By Carol Britton Meyer

The current Hull Town Hall relocation project includes space that has been set aside for a possible new senior center, although nothing has been finalized. Projected occupancy is early 2027.

From the $3.2 million – including a contingency – appropriated for the overall project, $1.5 million remains to pay the construction costs associated with town hall moving to the former Memorial Middle School, according to Owner’s Project Manager Brian LaRoche of project management firm PCA360 in an update to the select board Wednesday night. Cost estimates are expected in about three weeks, followed by construction drawings and bid estimates.

Click here for the full presentation from Wednesday’s select board meeting

“The building is obviously a [former] school, and we want to make it look municipal,” he said, noting that “the preliminary numbers are likely to change once we get the estimates back.”

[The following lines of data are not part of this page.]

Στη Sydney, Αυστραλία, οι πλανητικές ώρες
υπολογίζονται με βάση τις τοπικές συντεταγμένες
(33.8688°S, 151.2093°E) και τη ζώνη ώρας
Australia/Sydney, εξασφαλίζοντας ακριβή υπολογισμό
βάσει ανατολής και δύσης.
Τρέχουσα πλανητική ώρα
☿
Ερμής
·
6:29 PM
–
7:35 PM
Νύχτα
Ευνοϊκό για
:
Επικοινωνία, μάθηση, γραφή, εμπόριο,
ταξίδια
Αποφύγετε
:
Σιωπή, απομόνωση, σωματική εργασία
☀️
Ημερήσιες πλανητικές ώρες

Other costs relate to administration, architecture and engineering, and boiler work at the current town hall because the Hull Police Department will remain in the lower portion of the building for the time being, among others.

The plan includes numerous meeting rooms of different sizes scattered around the building, a much larger select board room, a town manager’s suite near the front entrance, a landscaped handicapped-accessible ramp, and the potential senior center.

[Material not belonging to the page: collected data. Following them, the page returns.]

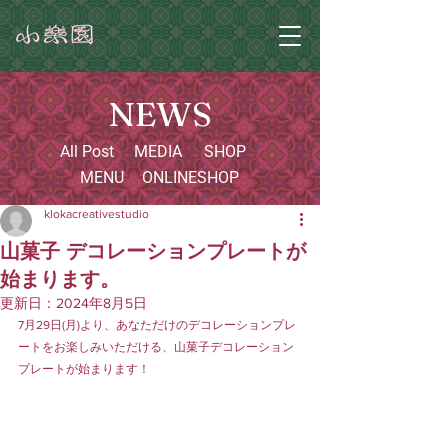
NEWS
All Post
MEDIA
SHOP
MENU
ONLINESHOP
klokacreativestudio
山菓子 デコレーションプレートが
始まります。
更新日：
2024年8月5日
7月29日(月)より、あなただけのデコレーションプレ
ートをお楽しみいただける、山菓子デコレーション
プレートが始まります！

“We’re talking about a senior center that’s a possibility,” Chair Irwin Nesoff said. “No decisions or plans have been made.”

Ample space in building for additional services’

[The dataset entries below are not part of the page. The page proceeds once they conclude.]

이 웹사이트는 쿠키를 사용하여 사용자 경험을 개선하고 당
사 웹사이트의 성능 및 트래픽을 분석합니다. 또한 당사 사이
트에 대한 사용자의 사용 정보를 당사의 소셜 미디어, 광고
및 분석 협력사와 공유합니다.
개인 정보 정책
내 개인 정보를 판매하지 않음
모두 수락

Town Manager Jennifer Constable said that following the needs assessment, “we found there is ample space in the building for additional municipal services,” noting that “we have arranged space to complement a senior center if it moves there.”

The relocation team “is not trying to just lay out the departments by room, but to make sure we’re right-sizing each of them,” LaRoche said.
There are a number of potential air conditioning options and a possible grant available and a potential $200,000 grant that would pay for the ramp. There is very limited air conditioning in the building now.

There’s also consideration of including a pre-fabricated records vault because the normal type would cost roughly between $350,000 to $400,000 – a large percentage of the $1.5 million construction budget.

The process so far has included a needs assessment involving conversations with town hall department staff and the hiring of an architect, Jeremy Tobin, from bh+a, who explained the proposed floor plan – including department layouts – and storage/flex space that will eventually be used for other purposes once the town’s files are digitized.

“The former storage spaces would become expansion spaces, designed for the town’s future 50-year growth,” LaRoche said.